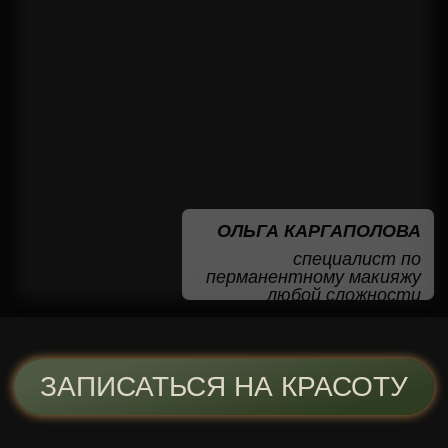
ЗАПИСАТЬСЯ
ПРЯМО СЕЙЧАС
Мы перезвоним
вам в течение 20
минут
+7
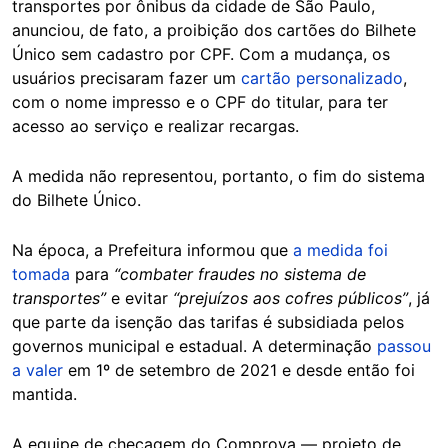
transportes por ônibus da cidade de São Paulo,
anunciou, de fato, a proibição dos cartões do Bilhete
Único sem cadastro por CPF. Com a mudança, os
usuários precisaram fazer um
cartão personalizado
,
com o nome impresso e o CPF do titular, para ter
acesso ao serviço e realizar recargas.
A medida não representou, portanto, o fim do sistema
do Bilhete Único.
Na época, a Prefeitura informou que
a medida foi
tomada
para
“combater fraudes no sistema de
transportes”
e evitar
“prejuízos aos cofres públicos”
, já
que parte da isenção das tarifas é subsidiada pelos
governos municipal e estadual. A determinação
passou
a valer
em 1º de setembro de 2021 e desde então foi
mantida.
A equipe de checagem do Comprova — projeto de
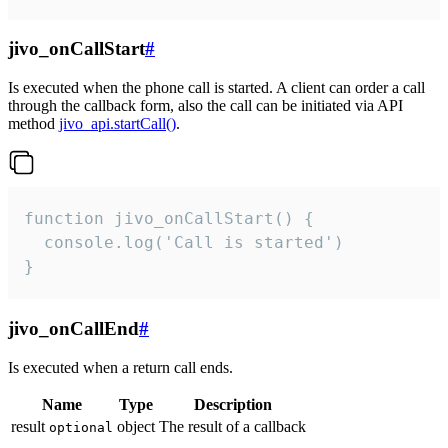
jivo_onCallStart
#
Is executed when the phone call is started. A client can order a call
through the callback form, also the call can be initiated via API
method
jivo_api.startCall()
.
function jivo_onCallStart() {

  console.log('Call is started')

}
jivo_onCallEnd
#
Is executed when a return call ends.
Name
Type
Description
result
object
The result of a callback
optional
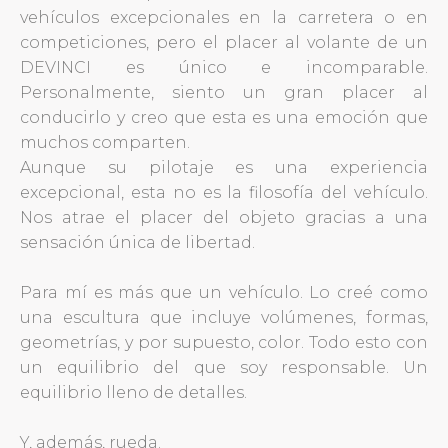
vehículos excepcionales en la carretera o en
competiciones, pero el placer al volante de un
DEVINCI es único e incomparable.
Personalmente, siento un gran placer al
conducirlo y creo que esta es una emoción que
muchos comparten.
Aunque su pilotaje es una experiencia
excepcional, esta no es la filosofía del vehículo.
Nos atrae el placer del objeto gracias a una
sensación única de libertad.
Para mí es más que un vehículo. Lo creé como
una escultura que incluye volúmenes, formas,
geometrías, y por supuesto, color. Todo esto con
un equilibrio del que soy responsable. Un
equilibrio lleno de detalles.
Y, además, rueda.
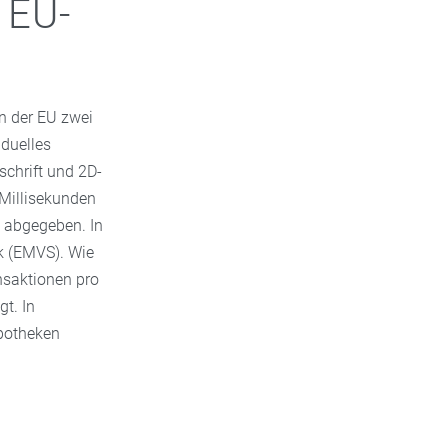
 EU-
in der EU zwei
iduelles
chrift und 2D-
 Millisekunden
t abgegeben. In
k (EMVS). Wie
nsaktionen pro
t. In
potheken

* _Work to complete_: If a line in the material contains the word "sistema", copy that line.

* _Exercise result_:
A medida não representou, portanto, o fim do sistema
“combater fraudes no sistema de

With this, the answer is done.